Keeping Urban Chickens and the Law

Urban chicken keeping is quite popular, your neighbors might even have chickens and you don’t even know it! Chickens are quiet, it’s roosters that are loud and become the neighborhood nuisance. Every city has laws pertaining to keeping backyard chickens, but they are seldom if ever enforced unless there’s a complaint. So, no roosters!

There has to be laws, and be glad there are, nobody wants to have a neighbor with a gazillion birds  stinking up the neighborhood. But I can assure you there aren’t any chicken police knocking on doors of keepers having a few birds responsibly kept in a clean and secure environment.

Let’s be realistic, if you live in a suburban subdivision where the houses are only a few feet apart and you pay an HOA – keeping chickens is definitely a bad choice. Keeping chickens under the radar is also a bad idea, you could have your chickens confiscated by authorities, be fined, or both. However, if keeping chickens is allowed in your city and you have a spacious, private, and fenced back yard, a few hens won’t cause a disturbance. But, there are still rules and unwritten laws to follow.

Your hens should be completely out of sight from all neighbors and the public. That means building a privacy fence or planting bushes that add appeal to your property. It’s never a good idea to draw attention to the fact you are keeping chickens as not everybody will graciously welcome them. Many people believe they harbor disease, smell, attract flies, rodents, and the list goes on and on. You should have enough space for your hens to be confined in a fenced area attached to a coop or shelter.

My personal rule of thumb is to keep birds no less than 40 feet from your neighbors house, even if the ordinance in your city requires less.  If you can do this, there shouldn’t be a problem with neighbors unless you fail to keep them clean or confined.

Remember, the law may give you the right to keep chickens, but nuisance laws give your neighbors the same right to say you can’t. Be responsible, clean, and maintain your small flock with integrity.

Phoenix, Arizona  Ordinance Sec. 8

Author: amy elizabeth

Writer, Author, Artist, Chicken Keeping Resource Blogger

3 thoughts on “Keeping Urban Chickens and the Law”

  1. Boy, I would love to keep chickens but if I followed your advice, I wouldn’t be able to. However, it seems that it’s OK for my neighbors dogs and cats to run free and cr*p all over my yard and vegetable garden, not to mention the stink and flies their gift attracts!
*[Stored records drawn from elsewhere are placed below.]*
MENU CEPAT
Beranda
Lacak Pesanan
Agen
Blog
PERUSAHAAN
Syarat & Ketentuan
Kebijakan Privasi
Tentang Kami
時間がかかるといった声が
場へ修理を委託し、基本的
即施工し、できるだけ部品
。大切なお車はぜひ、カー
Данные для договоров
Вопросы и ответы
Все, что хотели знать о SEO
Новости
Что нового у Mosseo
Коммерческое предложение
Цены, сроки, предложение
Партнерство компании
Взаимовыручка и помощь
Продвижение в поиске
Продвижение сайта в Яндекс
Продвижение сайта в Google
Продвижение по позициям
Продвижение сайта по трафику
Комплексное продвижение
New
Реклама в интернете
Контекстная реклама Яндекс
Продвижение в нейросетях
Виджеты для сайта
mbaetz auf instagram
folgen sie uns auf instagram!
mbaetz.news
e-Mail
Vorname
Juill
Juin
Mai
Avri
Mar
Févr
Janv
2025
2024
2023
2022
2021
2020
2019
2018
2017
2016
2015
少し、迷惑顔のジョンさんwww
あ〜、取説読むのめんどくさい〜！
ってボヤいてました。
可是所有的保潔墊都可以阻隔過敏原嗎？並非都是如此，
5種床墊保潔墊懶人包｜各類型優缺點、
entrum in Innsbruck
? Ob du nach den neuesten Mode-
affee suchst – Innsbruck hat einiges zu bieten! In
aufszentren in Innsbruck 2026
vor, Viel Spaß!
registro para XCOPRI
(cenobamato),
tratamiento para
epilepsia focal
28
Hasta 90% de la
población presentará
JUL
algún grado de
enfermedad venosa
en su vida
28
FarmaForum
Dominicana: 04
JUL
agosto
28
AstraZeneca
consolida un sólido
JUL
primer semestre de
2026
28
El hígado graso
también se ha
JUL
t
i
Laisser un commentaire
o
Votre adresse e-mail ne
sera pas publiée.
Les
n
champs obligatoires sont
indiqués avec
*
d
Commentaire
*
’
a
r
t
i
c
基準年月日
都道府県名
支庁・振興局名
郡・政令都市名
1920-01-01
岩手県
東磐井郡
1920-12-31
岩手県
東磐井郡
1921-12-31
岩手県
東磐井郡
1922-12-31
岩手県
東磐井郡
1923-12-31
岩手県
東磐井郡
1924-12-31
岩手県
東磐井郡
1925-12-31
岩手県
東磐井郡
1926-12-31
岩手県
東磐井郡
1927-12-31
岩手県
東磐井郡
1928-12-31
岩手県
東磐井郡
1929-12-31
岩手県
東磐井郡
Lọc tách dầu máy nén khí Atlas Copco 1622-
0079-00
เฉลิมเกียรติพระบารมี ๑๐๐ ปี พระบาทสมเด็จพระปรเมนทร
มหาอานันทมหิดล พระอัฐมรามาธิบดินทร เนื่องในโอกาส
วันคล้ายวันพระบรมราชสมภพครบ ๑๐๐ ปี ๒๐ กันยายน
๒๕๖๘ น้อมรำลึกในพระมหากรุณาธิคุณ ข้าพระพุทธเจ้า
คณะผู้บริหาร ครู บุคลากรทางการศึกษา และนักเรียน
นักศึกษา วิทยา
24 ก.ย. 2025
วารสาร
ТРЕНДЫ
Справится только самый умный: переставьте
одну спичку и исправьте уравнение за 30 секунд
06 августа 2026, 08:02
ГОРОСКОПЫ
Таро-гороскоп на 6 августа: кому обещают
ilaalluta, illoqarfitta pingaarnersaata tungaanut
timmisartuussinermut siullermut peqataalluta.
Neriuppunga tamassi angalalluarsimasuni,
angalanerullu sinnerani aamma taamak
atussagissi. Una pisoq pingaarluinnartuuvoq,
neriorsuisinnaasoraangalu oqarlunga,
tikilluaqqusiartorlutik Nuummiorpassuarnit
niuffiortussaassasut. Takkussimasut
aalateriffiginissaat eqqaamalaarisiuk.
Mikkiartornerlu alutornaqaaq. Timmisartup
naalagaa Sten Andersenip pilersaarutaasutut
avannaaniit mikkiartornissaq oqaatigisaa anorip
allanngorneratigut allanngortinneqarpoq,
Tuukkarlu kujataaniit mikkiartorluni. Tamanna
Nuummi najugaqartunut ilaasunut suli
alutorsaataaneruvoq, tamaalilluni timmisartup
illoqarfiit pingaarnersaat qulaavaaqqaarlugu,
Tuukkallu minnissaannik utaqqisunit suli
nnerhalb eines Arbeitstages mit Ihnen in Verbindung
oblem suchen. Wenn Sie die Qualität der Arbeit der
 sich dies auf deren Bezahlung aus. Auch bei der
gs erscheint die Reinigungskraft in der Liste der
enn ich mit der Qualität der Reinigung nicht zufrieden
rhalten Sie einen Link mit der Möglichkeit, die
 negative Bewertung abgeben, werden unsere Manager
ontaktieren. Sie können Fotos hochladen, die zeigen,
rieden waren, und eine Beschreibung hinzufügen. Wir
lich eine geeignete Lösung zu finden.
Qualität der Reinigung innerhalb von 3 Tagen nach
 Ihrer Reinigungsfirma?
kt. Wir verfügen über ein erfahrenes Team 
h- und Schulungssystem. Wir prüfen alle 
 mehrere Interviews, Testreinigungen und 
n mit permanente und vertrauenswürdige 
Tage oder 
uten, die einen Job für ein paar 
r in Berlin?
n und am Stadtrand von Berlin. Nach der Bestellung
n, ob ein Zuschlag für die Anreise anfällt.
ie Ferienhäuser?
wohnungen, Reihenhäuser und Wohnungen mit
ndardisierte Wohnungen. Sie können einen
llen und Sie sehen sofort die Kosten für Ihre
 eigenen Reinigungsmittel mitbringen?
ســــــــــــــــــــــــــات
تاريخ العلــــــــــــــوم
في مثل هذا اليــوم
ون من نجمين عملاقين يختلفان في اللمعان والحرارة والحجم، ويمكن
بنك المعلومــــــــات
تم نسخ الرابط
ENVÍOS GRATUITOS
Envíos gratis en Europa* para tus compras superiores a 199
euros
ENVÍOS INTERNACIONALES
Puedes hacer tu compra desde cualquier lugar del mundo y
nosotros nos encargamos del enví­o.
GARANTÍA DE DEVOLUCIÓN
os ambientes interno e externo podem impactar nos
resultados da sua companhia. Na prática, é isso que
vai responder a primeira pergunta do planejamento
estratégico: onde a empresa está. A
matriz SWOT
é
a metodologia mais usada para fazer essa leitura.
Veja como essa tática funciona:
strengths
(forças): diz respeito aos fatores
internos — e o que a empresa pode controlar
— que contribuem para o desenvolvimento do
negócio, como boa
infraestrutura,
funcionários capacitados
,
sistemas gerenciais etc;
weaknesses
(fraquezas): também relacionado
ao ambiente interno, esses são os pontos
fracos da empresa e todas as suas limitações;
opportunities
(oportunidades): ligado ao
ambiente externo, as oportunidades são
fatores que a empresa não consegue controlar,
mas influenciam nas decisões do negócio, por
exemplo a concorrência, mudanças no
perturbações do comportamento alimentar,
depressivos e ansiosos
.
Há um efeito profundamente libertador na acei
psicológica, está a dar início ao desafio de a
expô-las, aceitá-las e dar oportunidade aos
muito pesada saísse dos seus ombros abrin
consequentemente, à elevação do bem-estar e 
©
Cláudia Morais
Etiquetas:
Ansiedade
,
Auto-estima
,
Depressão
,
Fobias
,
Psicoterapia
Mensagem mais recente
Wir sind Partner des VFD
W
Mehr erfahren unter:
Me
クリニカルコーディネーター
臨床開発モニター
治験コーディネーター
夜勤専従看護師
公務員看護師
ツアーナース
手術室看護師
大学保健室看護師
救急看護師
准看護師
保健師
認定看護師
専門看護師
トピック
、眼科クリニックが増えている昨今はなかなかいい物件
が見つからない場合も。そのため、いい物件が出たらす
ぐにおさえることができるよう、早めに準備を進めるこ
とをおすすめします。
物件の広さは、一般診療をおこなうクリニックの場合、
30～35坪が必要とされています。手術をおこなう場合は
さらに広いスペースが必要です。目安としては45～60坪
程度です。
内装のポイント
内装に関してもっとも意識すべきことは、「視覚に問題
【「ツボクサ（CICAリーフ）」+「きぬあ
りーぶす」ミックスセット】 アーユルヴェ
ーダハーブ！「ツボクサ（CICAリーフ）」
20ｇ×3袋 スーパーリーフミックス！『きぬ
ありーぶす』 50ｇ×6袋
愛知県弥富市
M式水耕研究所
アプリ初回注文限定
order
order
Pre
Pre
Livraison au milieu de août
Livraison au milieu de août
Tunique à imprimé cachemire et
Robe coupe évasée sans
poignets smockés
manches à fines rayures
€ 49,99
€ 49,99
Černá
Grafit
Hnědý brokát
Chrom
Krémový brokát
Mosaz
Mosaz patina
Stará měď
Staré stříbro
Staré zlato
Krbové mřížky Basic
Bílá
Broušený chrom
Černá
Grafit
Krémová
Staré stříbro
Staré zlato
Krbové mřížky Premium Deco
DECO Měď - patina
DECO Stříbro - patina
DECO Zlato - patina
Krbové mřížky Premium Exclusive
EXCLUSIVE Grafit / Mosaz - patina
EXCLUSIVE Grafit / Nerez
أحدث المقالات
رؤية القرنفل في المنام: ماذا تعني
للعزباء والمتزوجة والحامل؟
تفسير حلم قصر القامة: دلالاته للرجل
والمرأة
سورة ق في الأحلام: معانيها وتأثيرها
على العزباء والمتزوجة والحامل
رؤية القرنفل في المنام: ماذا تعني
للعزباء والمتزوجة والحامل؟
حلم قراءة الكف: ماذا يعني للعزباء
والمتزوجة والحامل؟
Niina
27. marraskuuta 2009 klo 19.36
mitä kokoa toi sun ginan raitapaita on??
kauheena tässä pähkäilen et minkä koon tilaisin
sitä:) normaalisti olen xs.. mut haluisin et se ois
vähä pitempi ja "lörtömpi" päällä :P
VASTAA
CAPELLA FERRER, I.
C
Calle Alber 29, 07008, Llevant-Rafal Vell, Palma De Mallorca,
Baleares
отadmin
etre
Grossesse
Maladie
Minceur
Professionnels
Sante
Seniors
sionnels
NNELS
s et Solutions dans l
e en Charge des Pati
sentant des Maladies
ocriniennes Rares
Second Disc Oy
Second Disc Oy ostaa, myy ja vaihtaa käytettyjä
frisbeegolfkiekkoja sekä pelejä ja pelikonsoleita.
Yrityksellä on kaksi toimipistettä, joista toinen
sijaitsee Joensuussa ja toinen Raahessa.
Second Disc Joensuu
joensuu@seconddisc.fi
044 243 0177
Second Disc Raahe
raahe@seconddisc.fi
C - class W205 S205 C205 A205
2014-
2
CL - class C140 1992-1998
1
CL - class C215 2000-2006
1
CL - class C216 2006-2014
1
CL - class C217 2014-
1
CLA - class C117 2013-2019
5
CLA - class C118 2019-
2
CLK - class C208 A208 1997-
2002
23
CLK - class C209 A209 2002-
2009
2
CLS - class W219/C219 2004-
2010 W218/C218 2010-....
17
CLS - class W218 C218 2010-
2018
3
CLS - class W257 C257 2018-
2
I’ve called animal control and emailed them until I was blue in the face. It took a few years, that’s right, years, before they finally got the dog problem solved. Now, it’s the cats who roam free. It isn’t the animals that are the problem, it’s the owners.

    1. I know a fence can be an investment, but in this case it may prove a worthy one. It wouldn’t solve anything with cats, but a dog on your side of the fence would take care of that. We put up a 7 foot perimeter block fence, not much gets over that, and if my neighbors want to snoop they’ll need a ladder. ha ha

      1. I put up a chain link fence on the back of my property because the neighbor I had back there allowed his dog, the size of a pony (named “Baby”) to come over to my yard and do his business. The fencing on the east and west side of my property belongs to my neighbors and had been fine up until last year when my “east” neighbor decided to take her fencing down because she said it was infested with termites. Now she ties her dog up in her yard. On the “west” side of me I think the house is abandoned. The fence is slowly falling apart. A tree from that yard fell on my property and damaged my chain link fence and part of their wood fence. I brought it to the attention of the neighbors I had when the house was occupied. She had some of the branches removed but left the area a mess. She and her husband have since died. If my “east” neighbor’s dog doesn’t keep the cats away, what makes you think me owning a dog would work? I would probably end up with a dog barking it’s head off at the cats. No thanks! And, why would I want to continue shelling out money for fencing that my irresponsible, obnoxious neighbors would also benefit from? Again, no thanks. Once was enough.